Innovation and Research Strategy
08 December 2011
Commenting on the publication of the Government’s Innovation and Research Strategy for Growth, Dr Wendy Piatt, Director General of the Russell Group of leading universities said:
“We welcome today’s new Innovation and Research Strategy for Growth. We are pleased that it recognises that universities are fundamental to the creation of knowledge and our nation’s innovative capacity, and that investing in the kind of blue-skies research that our institutions excel at is essential to sustainable economic growth. After all, our economic competitors in China, India and European competitors like France are boosting investment in their best research institutions. 
“Our competitors clearly recognise that investment in research is the key to growth. It is vital that our leading universities can access the resources necessary to remain on top.”
“We welcome the Government reaffirming its commitment to capital investment, with an extra £495M committed to a number of national initiatives since the Spending Review. However, we should remember that additional capital funding also needs to be directed to universities – world-class research and teaching infrastructure is essential to economic growth. Cuts to capital spend for universities indicated in last year’s Spending Review will still create serious difficulties for UK universities.”
“It is a myth that the UK is good at research but poor at innovation. Russell Group universities generate ground-breaking research. They also have considerable experience partnering with many UK and global businesses, generating major new products and world-beating spin-out companies.
“The increased funds for innovation vouchers, and the Technology Strategy Board to enable more small businesses to develop innovative products and services, are welcome. The new £180 million ‘Biomedical Catalyst’ fund should boost our universities’ efforts to attract outside investment.

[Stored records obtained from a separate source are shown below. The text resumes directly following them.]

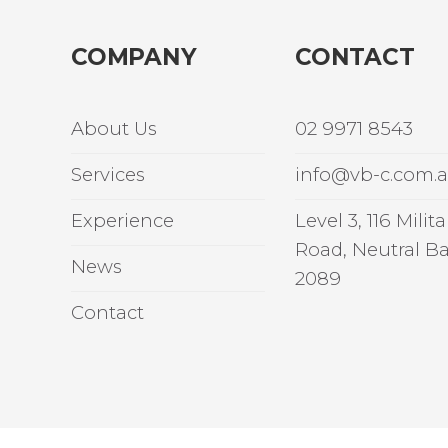
COMPANY
CONTACT
About Us
02 9971 8543
Services
info@vb-c.com.
Experience
Level 3, 116 Milita
Road, Neutral B
News
2089
Contact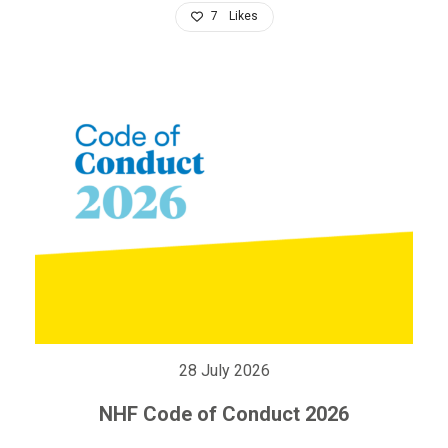
7
Likes
28 July 2026
NHF Code of Conduct 2026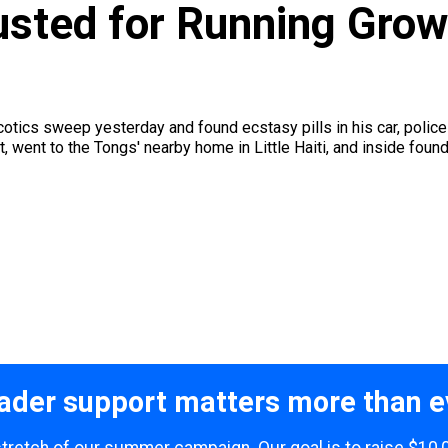
usted for Running Grow 
cotics sweep yesterday and found ecstasy pills in his car, police
 went to the Tongs' nearby home in Little Haiti, and inside found 
ader support matters more than e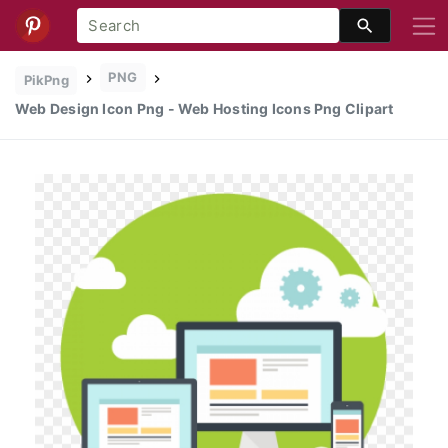
PNG
PikPng
Web Design Icon Png - Web Hosting Icons Png Clipart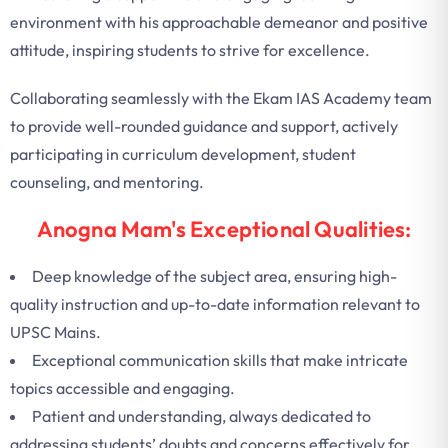
environment with his approachable demeanor and positive
attitude, inspiring students to strive for excellence.
Collaborating seamlessly with the Ekam IAS Academy team
to provide well-rounded guidance and support, actively
participating in curriculum development, student
counseling, and mentoring.
Anogna Mam's Exceptional Qualities:
Deep knowledge of the subject area, ensuring high-
quality instruction and up-to-date information relevant to
UPSC Mains.
Exceptional communication skills that make intricate
topics accessible and engaging.
Patient and understanding, always dedicated to
addressing students’ doubts and concerns effectively for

“We are pleased that the Government has recognised some of our concerns about the so-called ‘valley of death’ - when many researchers struggle to attract funds to turn cutting-edge research from good ideas into great products. But Government must do more to facilitate this process. Too many new ideas are not being developed to a stage where they can be a commercial success and of benefit to the wider public because of problems in accessing funds.”

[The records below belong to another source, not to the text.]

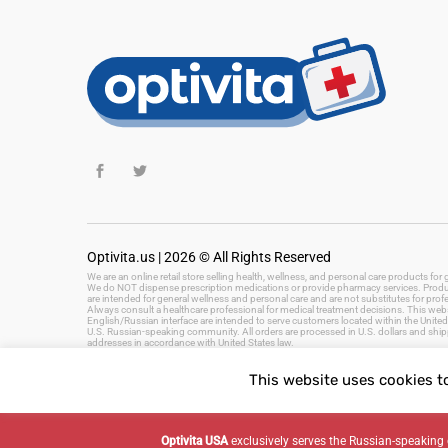
Optivita.us | 2026 © All Rights Reserved
We are an online retail store selling health, wellness, and personal care products fo
We do NOT dispense prescription medications or provide pharmacy services. Product
are intended for general wellness and personal care and are not substitutes for prof
Always consult a healthcare professional for medical treatment decisions. This websi
English/Russian interface are intended to serve customers located within the United 
U.S. Russian-speaking community. All orders are processed in U.S. dollars and ship
addresses in accordance with United States law.
This website uses cookies t
Keywords: health and wellness products, personal care, beauty products, hygiene, 
fast delivery, US health store
Optivita USA
exclusively serves the Russian-speaki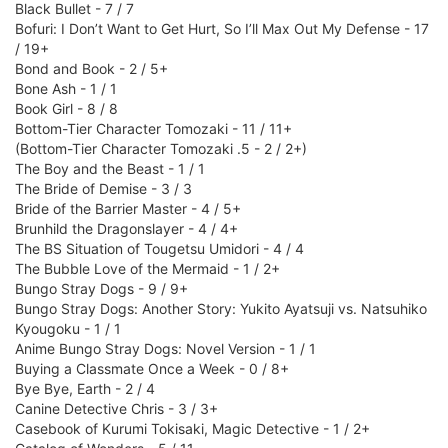
Black Bullet - 7 / 7
Bofuri: I Don’t Want to Get Hurt, So I’ll Max Out My Defense - 17
/ 19+
Bond and Book - 2 / 5+
Bone Ash - 1 / 1
Book Girl - 8 / 8
Bottom-Tier Character Tomozaki - 11 / 11+
(Bottom-Tier Character Tomozaki .5 - 2 / 2+)
The Boy and the Beast - 1 / 1
The Bride of Demise - 3 / 3
Bride of the Barrier Master - 4 / 5+
Brunhild the Dragonslayer - 4 / 4+
The BS Situation of Tougetsu Umidori - 4 / 4
The Bubble Love of the Mermaid - 1 / 2+
Bungo Stray Dogs - 9 / 9+
Bungo Stray Dogs: Another Story: Yukito Ayatsuji vs. Natsuhiko
Kyougoku - 1 / 1
Anime Bungo Stray Dogs: Novel Version - 1 / 1
Buying a Classmate Once a Week - 0 / 8+
Bye Bye, Earth - 2 / 4
Canine Detective Chris - 3 / 3+
Casebook of Kurumi Tokisaki, Magic Detective - 1 / 2+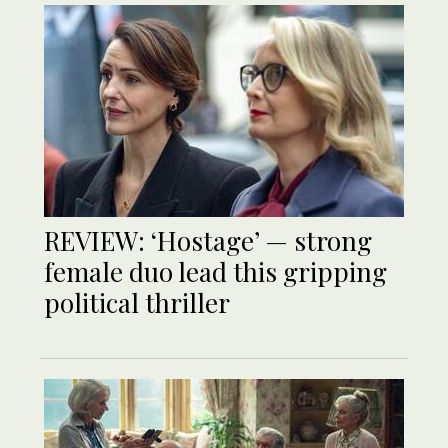
REVIEW: ‘Hostage’ — strong
female duo lead this gripping
political thriller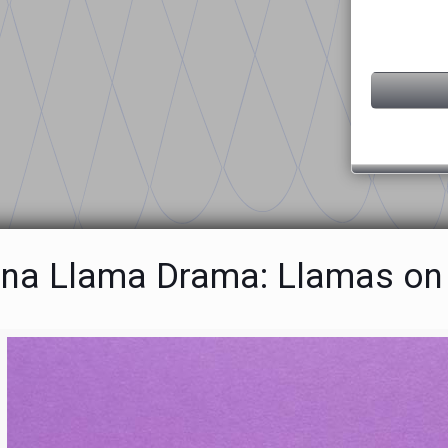
ona Llama Drama: Llamas on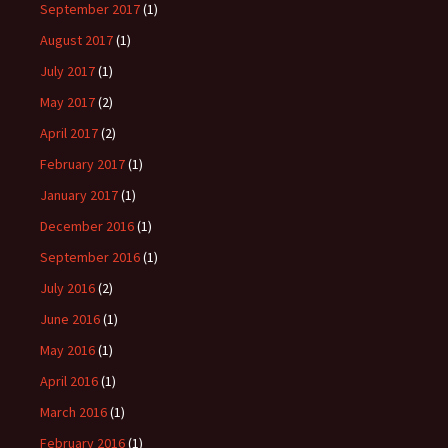
September 2017
(1)
August 2017
(1)
July 2017
(1)
May 2017
(2)
April 2017
(2)
February 2017
(1)
January 2017
(1)
December 2016
(1)
September 2016
(1)
July 2016
(2)
June 2016
(1)
May 2016
(1)
April 2016
(1)
March 2016
(1)
February 2016
(1)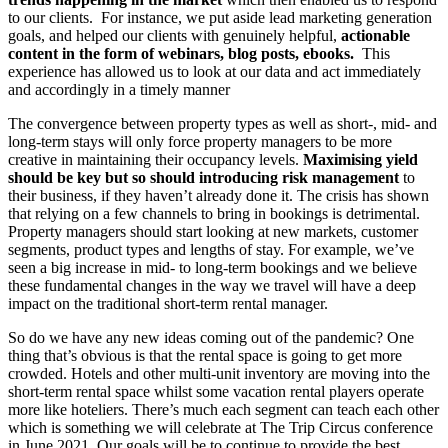
to our clients. For instance, we put aside lead marketing generation
goals, and helped our clients with genuinely helpful,
actionable
content in the form of webinars, blog posts, ebooks.
This
experience has allowed us to look at our data and act immediately
and accordingly in a timely manner
The convergence between property types as well as short-, mid- and
long-term stays will only force property managers to be more
creative in maintaining their occupancy levels.
Maximising yield
should be key but so should introducing risk management
to
their business, if they haven’t already done it. The crisis has shown
that relying on a few channels to bring in bookings is detrimental.
Property managers should start looking at new markets, customer
segments, product types and lengths of stay. For example, we’ve
seen a big increase in mid- to long-term bookings and we believe
these fundamental changes in the way we travel will have a deep
impact on the traditional short-term rental manager.
So do we have any new ideas coming out of the pandemic? One
thing that’s obvious is that the rental space is going to get more
crowded. Hotels and other multi-unit inventory are moving into the
short-term rental space whilst some vacation rental players operate
more like hoteliers. There’s much each segment can teach each other
which is something we will celebrate at The Trip Circus conference
in June 2021. Our goals will be to continue to provide the best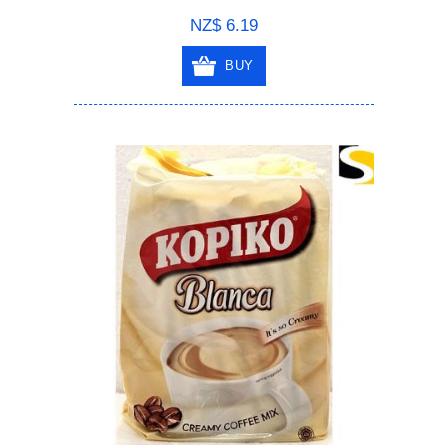
NZ$ 6.19
BUY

“We are disappointed that the Strategy does not acknowledge the critical role of postgraduate study in maintaining and enhancing the UK’s strengths in research and innovation. We would like to see the Government address concerns about postgraduate funding, or adopt the Russell Group proposal for a bank loan scheme for postgraduates.  If postgraduates in crucial fields do not receive the support and recognition they deserve, we risk squandering the talent of some of our brightest graduates.”
“We agree that as a nation, we need to gain the full potential benefits of publicly-funded research. Russell Group universities are committed to openness, accountability and transparency. However, transparency must be balanced with the need for the right timing of disclosure – releasing research data too early on may hinder reaping the full economic and social benefit from new ideas. We also believe that FOI law should explicitly exempt research, enabling universities to better protect their data and teaching materials in a highly competitive environment and to reduce expensive bureaucracy.”

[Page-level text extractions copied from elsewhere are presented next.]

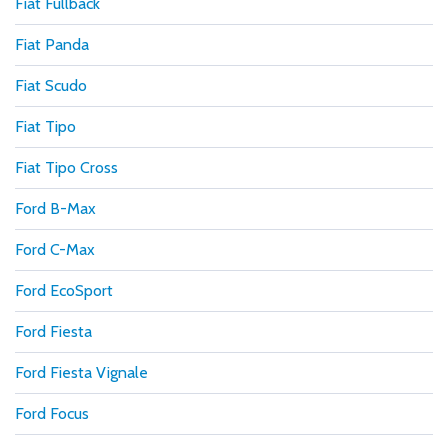
Fiat Fullback
Fiat Panda
Fiat Scudo
Fiat Tipo
Fiat Tipo Cross
Ford B-Max
Ford C-Max
Ford EcoSport
Ford Fiesta
Ford Fiesta Vignale
Ford Focus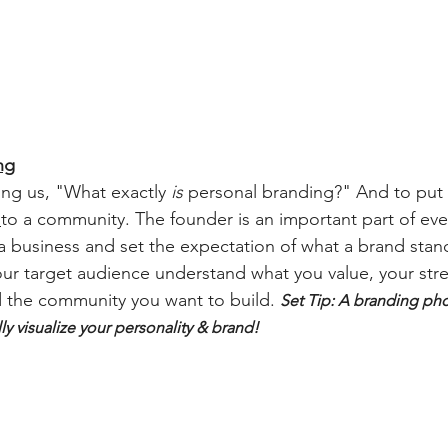
ng
ing us, "What exactly 
is
 personal branding?" And to put it
 
to a community. The founder is an important part of eve
 a business and set the expectation of what a brand stand
ur target audience understand what you value, your stre
d the community you want to build. 
Set Tip: A branding ph
ly visualize your personality & brand!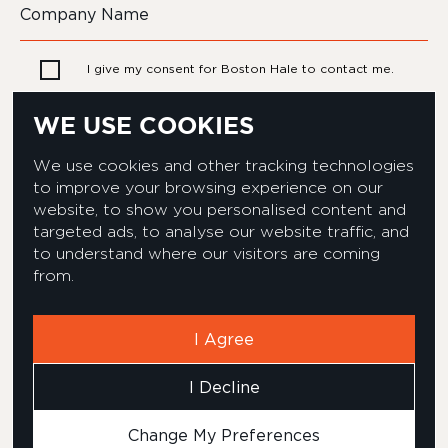
I give my consent for Boston Hale to contact me.
WE USE COOKIES
We use cookies and other tracking technologies
to improve your browsing experience on our
website, to show you personalised content and
targeted ads, to analyse our website traffic, and
to understand where our visitors are coming
from.
Privacy & Cookies Policy
Equality & Diversity policy
Modern Slavery Act Statement
Environmental Policy
I Agree
Corporate Social Responsibility
Complaints Policy
I Decline
Carbon Reduction Plan
© 2026 Boston Hale
Change My Preferences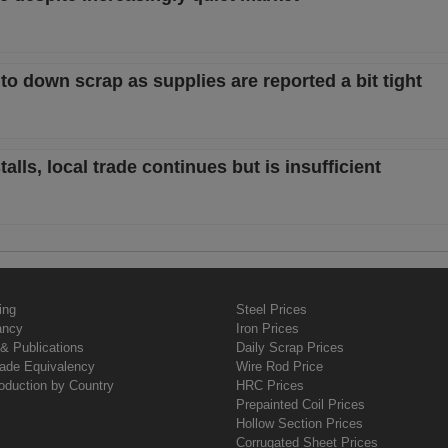
t to down scrap as supplies are reported a bit tight
lls, local trade continues but is insufficient
ing
Steel Prices
ancy
Iron Prices
& Publications
Daily Scrap Prices
rade Equivalency
Wire Rod Price
oduction by Country
HRC Prices
Prepainted Coil Prices
Hollow Section Prices
Corrugated Sheet Prices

Clusters and critical mass
“We welcome the Government’s recognition of the importance of clusters, and their contribution to economic growth. The UK’s world-class universities have made significant contributions to a number of clusters, including the world-leading cluster around Cambridge that is highlighted in the strategy. Our leading universities have the critical mass of talent, resources and infrastructure to make a real difference. We look forward to working with Government to develop their proposals for a principles-based framework, to encourage cluster development.”
Notes to editors
 France recently boosted its higher education budget for 2012 by 2.5% while cutting spending in other areas.This is on top of putting universities at the centre of the French stimulus spending plan, with €7.7bn concentrated on leading institutions in order to compete with the best universities.
 The Russell Group provided an overview of private finance options in its second submission to the Browne Review, and we have suggested that the Government consider the applicability of these, and any other private finance options, for providing support to postgraduate students. Some other innovative models have been proposed more recently which may also be worthy of further consideration (see for example Leunig, T. Mastering Postgraduate Funding, Centre Forum, Oct 2011.)